One reason they liked her was that she never made herself the center of attention. Her philosophy, learned from years in the advertising business, was that her job was to make her clients famous, not herself. But her dislike of the limelight meant that only those who benefited from her work knew what she had done for them. The public plaudits went to those who sought them. She deserves more, so here are a couple of things I want you to know.

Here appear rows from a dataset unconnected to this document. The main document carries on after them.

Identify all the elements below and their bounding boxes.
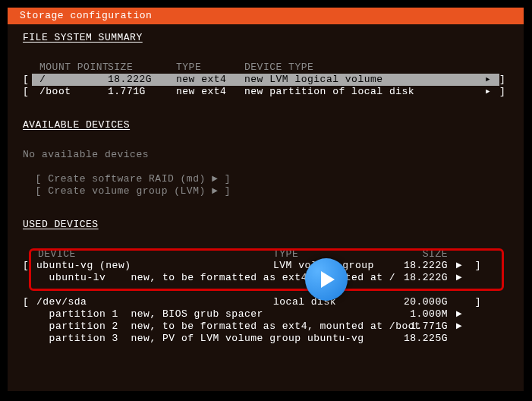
bracket-left: [ [23,86,32,98]
used-type [273,308,387,320]
installer-screen: Storage configuration FILE SYSTEM SUMMAR… [8,8,524,391]
available-actions: [ Create software RAID (md) ► ] [ Create… [23,173,508,197]
bracket-right [471,308,481,320]
used-device-row[interactable]: ubuntu-lv new, to be formatted as ext4, … [23,272,508,284]
used-size: 18.225G [387,333,448,345]
chevron-right-icon [448,296,471,308]
chevron-right-icon [477,86,499,98]
used-group-ubuntu-vg: [ubuntu-vg (new)LVM volume group18.222G►… [23,260,508,284]
used-device-row[interactable]: partition 2 new, to be formatted as ext4… [23,320,508,333]
used-device: ubuntu-lv new, to be formatted as ext4, … [33,272,273,284]
chevron-right-icon: ► [448,308,471,320]
fs-devtype: new partition of local disk [244,86,477,98]
fs-size: 18.222G [108,74,176,86]
fs-header-mount: MOUNT POINT [32,62,108,74]
chevron-right-icon: ► [448,320,471,333]
chevron-right-icon [477,74,499,86]
used-header-row: DEVICE TYPE SIZE [23,248,508,260]
chevron-right-icon: ► [448,272,471,284]
bracket-right [471,333,481,345]
available-action[interactable]: [ Create software RAID (md) ► ] [23,173,508,185]
bracket-left [23,333,33,345]
bracket-right: ] [471,260,481,272]
used-header-type: TYPE [273,248,387,260]
section-used-devices: USED DEVICES [23,219,508,230]
fs-row[interactable]: [/boot1.771Gnew ext4new partition of loc… [23,86,508,98]
fs-header-type: TYPE [176,62,244,74]
fs-type: new ext4 [176,86,244,98]
bracket-left: [ [23,296,33,308]
used-device: ubuntu-vg (new) [33,260,273,272]
used-type [273,272,387,284]
content-area: FILE SYSTEM SUMMARY MOUNT POINT SIZE TYP… [8,24,524,352]
used-device: partition 3 new, PV of LVM volume group … [33,333,273,345]
bracket-left: [ [23,74,32,86]
bracket-left [23,272,33,284]
bracket-right: ] [499,74,508,86]
used-type: LVM volume group [273,260,387,272]
section-available-devices: AVAILABLE DEVICES [23,119,508,131]
bracket-right: ] [499,86,508,98]
no-available-devices: No available devices [23,149,508,161]
used-size: 1.000M [387,308,448,320]
used-header-device: DEVICE [38,248,273,260]
used-type: local disk [273,296,387,308]
bracket-left [23,308,33,320]
fs-rows: [/18.222Gnew ext4new LVM logical volume]… [23,74,508,98]
used-device-row[interactable]: partition 1 new, BIOS grub spacer1.000M► [23,308,508,320]
fs-header-devtype: DEVICE TYPE [244,62,477,74]
bracket-right [471,272,481,284]
available-action[interactable]: [ Create volume group (LVM) ► ] [23,185,508,197]
used-header-size: SIZE [387,248,448,260]
used-type [273,320,387,333]
used-group-dev-sda: [/dev/sdalocal disk20.000G] partition 1 … [23,296,508,345]
fs-row[interactable]: [/18.222Gnew ext4new LVM logical volume] [23,74,508,86]
fs-header-row: MOUNT POINT SIZE TYPE DEVICE TYPE [23,62,508,74]
bracket-right [471,320,481,333]
used-device: partition 2 new, to be formatted as ext4… [33,320,273,333]
used-size: 20.000G [387,296,448,308]
fs-mount: /boot [32,86,108,98]
chevron-right-icon: ► [448,260,471,272]
fs-devtype: new LVM logical volume [244,74,477,86]
used-size: 18.222G [387,260,448,272]
chevron-right-icon [448,333,471,345]
used-size: 18.222G [387,272,448,284]
used-device: /dev/sda [33,296,273,308]
used-device-row[interactable]: partition 3 new, PV of LVM volume group … [23,333,508,345]
fs-size: 1.771G [108,86,176,98]
fs-mount: / [32,74,108,86]
fs-header-size: SIZE [108,62,176,74]
used-size: 1.771G [387,320,448,333]
titlebar: Storage configuration [8,8,524,24]
bracket-left [23,320,33,333]
bracket-left: [ [23,260,33,272]
bracket-right: ] [471,296,481,308]
used-type [273,333,387,345]
fs-type: new ext4 [176,74,244,86]
section-file-system-summary: FILE SYSTEM SUMMARY [23,32,508,43]
used-device-row[interactable]: [/dev/sdalocal disk20.000G] [23,296,508,308]
used-device-row[interactable]: [ubuntu-vg (new)LVM volume group18.222G►… [23,260,508,272]
title-text: Storage configuration [20,10,152,21]
used-device: partition 1 new, BIOS grub spacer [33,308,273,320]
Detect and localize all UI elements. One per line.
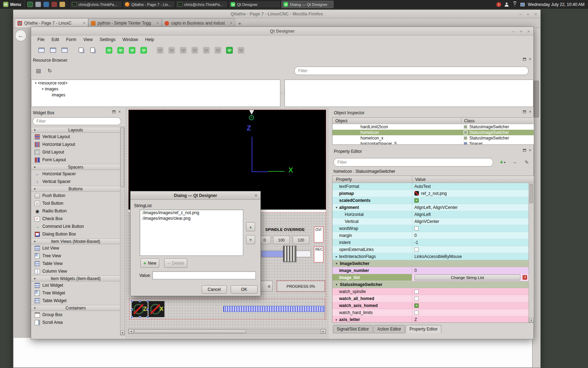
- widget-item-list-widget[interactable]: List Widget: [31, 281, 120, 289]
- tab-signal-slot-editor[interactable]: Signal/Slot Editor: [333, 325, 373, 333]
- checkbox-unchecked[interactable]: [414, 297, 419, 301]
- selection-handle[interactable]: [131, 316, 133, 318]
- selection-handle[interactable]: [131, 308, 133, 311]
- widget-item-dialog-button-box[interactable]: Dialog Button Box: [31, 230, 120, 238]
- taskbar-window-qtlathe-page-7-lin[interactable]: Qtlathe - Page 7 - Lin...: [123, 1, 175, 8]
- menu-help[interactable]: Help: [141, 36, 158, 43]
- widget-item-group-box[interactable]: Group Box: [31, 311, 120, 319]
- expander-icon[interactable]: ▾: [334, 283, 339, 286]
- striped-bar-widget[interactable]: [223, 306, 325, 312]
- property-row-indent[interactable]: indent-1: [332, 239, 529, 246]
- cancel-button[interactable]: Cancel: [202, 285, 227, 294]
- widget-item-horizontal-layout[interactable]: Horizontal Layout: [31, 141, 120, 148]
- checkbox-checked[interactable]: ✕: [414, 304, 419, 308]
- browser-launcher-icon[interactable]: [43, 2, 49, 7]
- override-segment-100[interactable]: 100: [273, 236, 290, 244]
- property-row-wordwrap[interactable]: wordWrap: [332, 225, 529, 232]
- checkbox-unchecked[interactable]: [414, 289, 419, 294]
- column-object[interactable]: Object: [332, 118, 461, 123]
- user-applet-icon[interactable]: [504, 2, 509, 7]
- property-group-imageswitcher[interactable]: ▾ImageSwitcher: [332, 260, 529, 267]
- widget-box-scrollbar-thumb[interactable]: [121, 128, 124, 187]
- back-button[interactable]: ←: [15, 30, 27, 41]
- property-row-margin[interactable]: margin0: [332, 232, 529, 239]
- taskbar-window-qt-designer[interactable]: QtQt Designer: [229, 1, 281, 8]
- dialog-titlebar[interactable]: Dialog — Qt Designer ×: [131, 191, 260, 200]
- widget-section-spacers[interactable]: ▾Spacers: [31, 164, 120, 170]
- maximize-icon[interactable]: +: [520, 29, 523, 34]
- resource-filter-input[interactable]: [294, 67, 528, 75]
- property-value-cell[interactable]: ✕: [412, 302, 529, 309]
- clock[interactable]: Wednesday July 22, 10:40 AM: [528, 2, 584, 7]
- files-launcher-icon[interactable]: [35, 2, 41, 7]
- widget-item-scroll-area[interactable]: Scroll Area: [31, 319, 120, 326]
- property-value-cell[interactable]: [412, 295, 529, 302]
- expander-icon[interactable]: ▸: [334, 318, 339, 321]
- layout-horizontal-button[interactable]: Qt: [155, 46, 165, 55]
- property-group-statusimageswitcher[interactable]: ▾StatusImageSwitcher: [332, 281, 529, 288]
- property-row-pixmap[interactable]: pixmapref_z_not.png: [332, 190, 529, 197]
- value-input[interactable]: [152, 271, 256, 279]
- taskbar-window-chris-chris-thinkpa[interactable]: >_chris@chris-ThinkPa...: [70, 1, 122, 8]
- property-value-cell[interactable]: [412, 309, 529, 316]
- menu-form[interactable]: Form: [63, 36, 80, 43]
- widget-section-layouts[interactable]: ▾Layouts: [31, 127, 120, 133]
- firefox-scrollbar-thumb[interactable]: [534, 81, 539, 117]
- property-row-scaledcontents[interactable]: scaledContents✕: [332, 197, 529, 204]
- scrollbar-thumb[interactable]: [134, 329, 246, 333]
- checkbox-unchecked[interactable]: [414, 226, 419, 231]
- ref-x-not-image-widget[interactable]: X: [148, 301, 164, 317]
- browser-tab-qtlathe-page-7-linuxc[interactable]: Qtlathe - Page 7 - LinuxC×: [15, 18, 88, 28]
- reset-property-button[interactable]: ↺: [523, 275, 527, 280]
- ref-z-not-image-widget[interactable]: Z: [132, 301, 148, 317]
- resource-tree-item-images[interactable]: ▾images: [31, 86, 280, 92]
- widget-item-table-widget[interactable]: Table Widget: [31, 297, 120, 305]
- string-list-box[interactable]: :/images/images/ref_z_not.png:/images/im…: [140, 210, 243, 256]
- layout-grid-button[interactable]: Qt: [202, 46, 211, 55]
- edit-widgets-button[interactable]: Qt: [104, 46, 114, 55]
- edit-resources-button[interactable]: ▤: [35, 67, 42, 75]
- widget-section-containers[interactable]: ▾Containers: [31, 305, 120, 311]
- resource-tree-item-images[interactable]: images: [31, 92, 280, 98]
- widget-item-tree-widget[interactable]: Tree Widget: [31, 289, 120, 297]
- close-icon[interactable]: ×: [534, 12, 537, 17]
- resource-tree-item-resource-root[interactable]: ▾<resource root>: [31, 80, 280, 86]
- editor-launcher-icon[interactable]: [51, 2, 57, 7]
- float-panel-icon[interactable]: [112, 110, 115, 113]
- object-inspector-header[interactable]: Object Inspector: [332, 109, 534, 117]
- tab-close-icon[interactable]: ×: [83, 21, 85, 26]
- change-string-list-button[interactable]: Change String List: [414, 274, 520, 280]
- reload-resources-button[interactable]: ↻: [46, 67, 54, 75]
- menu-window[interactable]: Window: [119, 36, 141, 43]
- property-value-cell[interactable]: Change String List↺: [412, 274, 529, 281]
- scroll-left-button[interactable]: ◂: [128, 329, 134, 334]
- taskbar-window-dialog-qt-designer[interactable]: QtDialog — Qt Designer: [281, 1, 334, 8]
- firefox-titlebar[interactable]: Qtlathe - Page 7 - LinuxCNC - Mozilla Fi…: [13, 10, 540, 18]
- browser-tab-capto-in-business-and-indust[interactable]: capto in Business and Indust×: [162, 18, 235, 28]
- overrides-group-partial[interactable]: OVI: [314, 227, 323, 243]
- delete-string-button[interactable]: − Delete: [164, 258, 187, 268]
- menu-file[interactable]: File: [34, 36, 48, 43]
- slider-handle[interactable]: [283, 246, 296, 262]
- expander-icon[interactable]: ▾: [34, 81, 38, 85]
- minimize-icon[interactable]: –: [519, 12, 522, 17]
- property-row-vertical[interactable]: VerticalAlignVCenter: [332, 218, 529, 225]
- menu-view[interactable]: View: [80, 36, 96, 43]
- property-filter-input[interactable]: [334, 158, 493, 166]
- override-segment-120[interactable]: 120: [293, 236, 309, 244]
- widget-box-header[interactable]: Widget Box: [31, 109, 125, 117]
- network-icon[interactable]: [520, 3, 525, 6]
- layout-vertical-button[interactable]: Qt: [167, 46, 176, 55]
- widget-item-table-view[interactable]: Table View: [31, 260, 120, 267]
- close-icon[interactable]: ×: [527, 29, 530, 34]
- widget-item-horizontal-spacer[interactable]: ↔Horizontal Spacer: [31, 170, 120, 178]
- open-form-button[interactable]: [48, 46, 58, 55]
- form-horizontal-scrollbar[interactable]: ◂ ▸: [128, 329, 326, 334]
- close-icon[interactable]: ×: [254, 193, 257, 198]
- widget-item-tool-button[interactable]: Tool Button: [31, 199, 120, 207]
- widget-section-item-views-model-based[interactable]: ▾Item Views (Model-Based): [31, 238, 120, 244]
- inspector-row-hardlimit2icon[interactable]: hardLimit2IconStatusImageSwitcher: [332, 124, 534, 130]
- edit-tab-order-button[interactable]: Qt: [139, 46, 148, 55]
- browser-tab-python-simple-tkinter-togg[interactable]: python - Simple Tkinter Togg×: [88, 18, 162, 28]
- widget-item-push-button[interactable]: Push Button: [31, 192, 120, 199]
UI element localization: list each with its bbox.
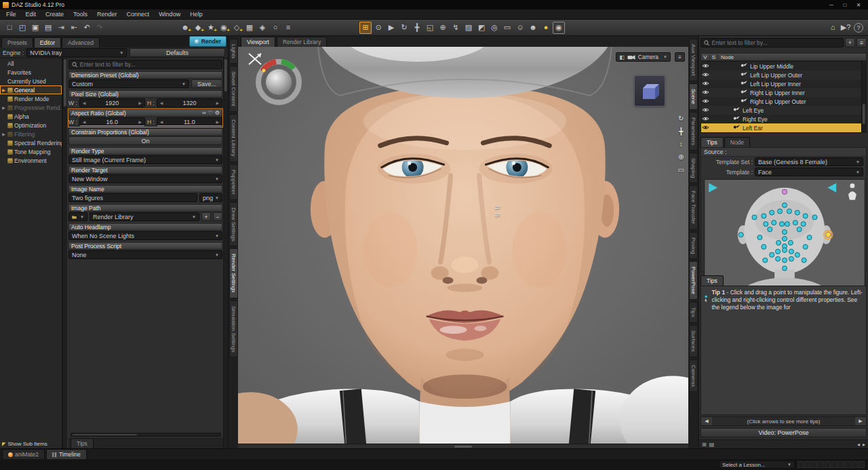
view-frame-icon[interactable]: ▭	[678, 166, 684, 174]
lesson-dropdown[interactable]: Select a Lesson... ▼	[719, 461, 795, 469]
folder-dropdown[interactable]: ▼	[68, 212, 87, 221]
tab-timeline[interactable]: Timeline	[46, 449, 87, 459]
pane-tab-simulation-settings[interactable]: Simulation Settings	[229, 300, 238, 357]
image-format-dropdown[interactable]: png▼	[199, 193, 222, 202]
menu-connect[interactable]: Connect	[122, 10, 155, 18]
figure-tool-icon[interactable]: ☻	[527, 22, 539, 34]
scroll-right-icon[interactable]: ▸	[863, 442, 865, 448]
visibility-eye-icon[interactable]	[702, 125, 709, 130]
scene-menu-button[interactable]: ≡	[856, 38, 867, 47]
scroll-left-icon[interactable]: ◂	[857, 442, 860, 448]
category-filtering[interactable]: ▶Filtering	[0, 130, 62, 138]
setting-header[interactable]: Render Target	[68, 166, 222, 174]
pane-tab-smart-content[interactable]: Smart Content	[229, 66, 238, 112]
pane-list-icon[interactable]: ▤	[709, 442, 715, 448]
setting-header[interactable]: Image Name	[68, 185, 222, 193]
tab-animate2[interactable]: aniMate2	[2, 449, 45, 459]
video-powerpose-button[interactable]: Video: PowerPose	[701, 428, 867, 437]
spot-render-tool-icon[interactable]: ◩	[475, 22, 488, 34]
menu-file[interactable]: File	[1, 10, 21, 18]
visibility-eye-icon[interactable]	[702, 72, 709, 77]
setting-header[interactable]: Post Process Script	[68, 242, 222, 250]
lock-icon[interactable]: ●	[540, 22, 552, 34]
save-file-icon[interactable]: ▣	[29, 22, 41, 34]
camera-selector[interactable]: ◧ Camera ▼	[616, 52, 671, 62]
tree-node-lip-upper-middle[interactable]: Lip Upper Middle	[701, 62, 861, 71]
show-sub-items-toggle[interactable]: ◤ Show Sub Items	[0, 439, 62, 448]
render-button[interactable]: Render	[189, 36, 226, 47]
pane-tab-powerpose[interactable]: PowerPose	[689, 261, 698, 300]
whats-this-icon[interactable]: ▶?	[840, 22, 852, 34]
setting-header[interactable]: Image Path	[68, 204, 222, 212]
visibility-eye-icon[interactable]	[702, 63, 709, 68]
category-general[interactable]: ▶General	[0, 85, 62, 94]
category-environment[interactable]: Environment	[0, 156, 62, 165]
nudge-right-icon[interactable]: ▶	[216, 100, 219, 105]
add-path-button[interactable]: +	[201, 212, 211, 221]
create-figure-icon[interactable]: ☻	[179, 22, 191, 34]
pane-dock-icon[interactable]: ⊞	[702, 442, 707, 448]
visibility-eye-icon[interactable]	[702, 81, 709, 86]
viewport-splitter[interactable]	[238, 444, 688, 448]
geometry-editor-tool-icon[interactable]: ⊙	[372, 22, 384, 34]
gear-icon[interactable]: ⚙	[215, 110, 220, 116]
tab-render-library[interactable]: Render Library	[277, 37, 327, 47]
pane-tab-puppeteer[interactable]: Puppeteer	[229, 164, 238, 200]
render-target-dropdown[interactable]: New Window▼	[68, 174, 222, 183]
category-favorites[interactable]: Favorites	[0, 68, 62, 77]
view-cube[interactable]	[634, 75, 665, 106]
tab-editor[interactable]: Editor	[34, 37, 61, 47]
view-orbit-widget[interactable]	[243, 48, 311, 111]
render-frame-icon[interactable]: ◧	[619, 54, 625, 60]
aspect-ratio-global-w-field[interactable]: ◀16.0▶	[79, 117, 145, 126]
tab-tips-left[interactable]: Tips	[71, 438, 94, 448]
menu-create[interactable]: Create	[41, 10, 68, 18]
create-primitive-icon[interactable]: ○	[269, 22, 281, 34]
tree-node-left-eye[interactable]: Left Eye	[701, 106, 861, 115]
menu-tools[interactable]: Tools	[68, 10, 92, 18]
tree-node-left-lip-upper-inner[interactable]: Left Lip Upper Inner	[701, 79, 861, 88]
import-icon[interactable]: ⇥	[55, 22, 67, 34]
create-group-icon[interactable]: ▦	[243, 22, 256, 34]
nudge-right-icon[interactable]: ▶	[138, 119, 142, 124]
create-camera-icon[interactable]: ◉	[218, 22, 230, 34]
image-path-dropdown[interactable]: Render Library▼	[90, 212, 199, 221]
category-alpha[interactable]: Alpha	[0, 112, 62, 121]
nudge-right-icon[interactable]: ▶	[216, 119, 219, 124]
home-icon[interactable]: ⌂	[827, 22, 839, 34]
help-icon[interactable]: ?	[854, 23, 863, 33]
visibility-eye-icon[interactable]	[702, 90, 709, 95]
scene-tree-scrollbar[interactable]	[861, 62, 866, 132]
link-icon[interactable]: ∞	[202, 110, 206, 116]
category-progressive-rend[interactable]: ▶Progressive Rend...	[0, 103, 62, 112]
node-selection-tool-icon[interactable]: ⊞	[359, 22, 372, 34]
tab-presets[interactable]: Presets	[1, 37, 33, 47]
create-instance-icon[interactable]: ◈	[256, 22, 269, 34]
setting-header[interactable]: Constrain Proportions (Global)	[68, 128, 222, 136]
new-file-icon[interactable]: □	[3, 22, 16, 34]
scene-list-icon[interactable]: ≡	[282, 22, 294, 34]
pane-tab-surfaces[interactable]: Surfaces	[689, 325, 698, 357]
post-process-script-dropdown[interactable]: None▼	[68, 250, 222, 259]
maximize-button[interactable]: □	[838, 1, 852, 9]
camera-view-icon[interactable]: ◉	[553, 22, 565, 34]
favorite-icon[interactable]: ♡	[208, 110, 213, 116]
settings-hscrollbar[interactable]	[71, 433, 221, 437]
pane-tab-lights[interactable]: Lights	[229, 39, 238, 64]
settings-scrollbar[interactable]	[223, 58, 228, 448]
view-rotate-icon[interactable]: ↻	[678, 115, 684, 122]
category-optimization[interactable]: Optimization	[0, 121, 62, 130]
aspect-ratio-global-h-field[interactable]: ◀11.0▶	[157, 117, 222, 126]
add-node-button[interactable]: +	[845, 38, 855, 47]
visibility-eye-icon[interactable]	[702, 98, 709, 104]
tab-node[interactable]: Node	[724, 137, 750, 147]
minimize-button[interactable]: ─	[825, 1, 838, 9]
setting-header[interactable]: Pixel Size (Global)	[68, 90, 222, 98]
create-light-icon[interactable]: ★	[205, 22, 217, 34]
active-pose-tool-icon[interactable]: ↯	[450, 22, 462, 34]
pane-tab-aux-viewport[interactable]: Aux Viewport	[689, 39, 698, 81]
defaults-button[interactable]: Defaults	[130, 48, 225, 57]
category-scrollbar[interactable]	[62, 58, 67, 448]
nudge-right-icon[interactable]: ▶	[138, 100, 142, 105]
pane-tab-parameters[interactable]: Parameters	[689, 112, 698, 151]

She was one of the key shapers of the early web. She was a king-maker, and the kings she chose were the humanists. Humanist not because they elevated human reason and desires over religion, but because they put people before technology. At a time when so many tech companies built tech for tech’s sake, or for money at the expense of people’s privacy, she insisted that the tech be built for people. To the extent that this ethos tenuously survives, she is one of the people who fought for it.
The New York City tech scene might not exist without her. When we started investing, NYC was not a tech town. We would go to parties in NYC where a very large percentage of the people in the NYC internet industry would show up, and these parties would be in neighborhood bars. Felice was one of the primary encouragers of the NYC internet scene. The NYC companies she chose to back—Razorfish, Agency.com, and Think New Ideas—trained many of the first wave of internet savvy people on the east coast. After Organic opened a NYC office, it seemed like half the internet people in NYC worked for a company she had picked and we had funded. The people trained at these companies made New York an internet hub in the 2000s. Without them, that would not have happened.
Felice didn’t care much about east coast/west coast, or even US/Europe; she thought all companies everywhere should be from the humanist mold. But it matters to me, because New York is where I made my base of operations. As the years have gone by, and the tech scene here has gotten big enough to be considered normal, many people have taken or been given credit for building the biggest tech industry outside of Silicon Valley. Now that she isn’t here to tell me not to, I insist that Felice Kincannon be given a prominent place in that pantheon of founders. She made a difference to all of us, whether you knew her or not.
I wish I could send her this, even though I know she would be impatient with it. I would want her to know how much I appreciate her because she was my friend. I miss her.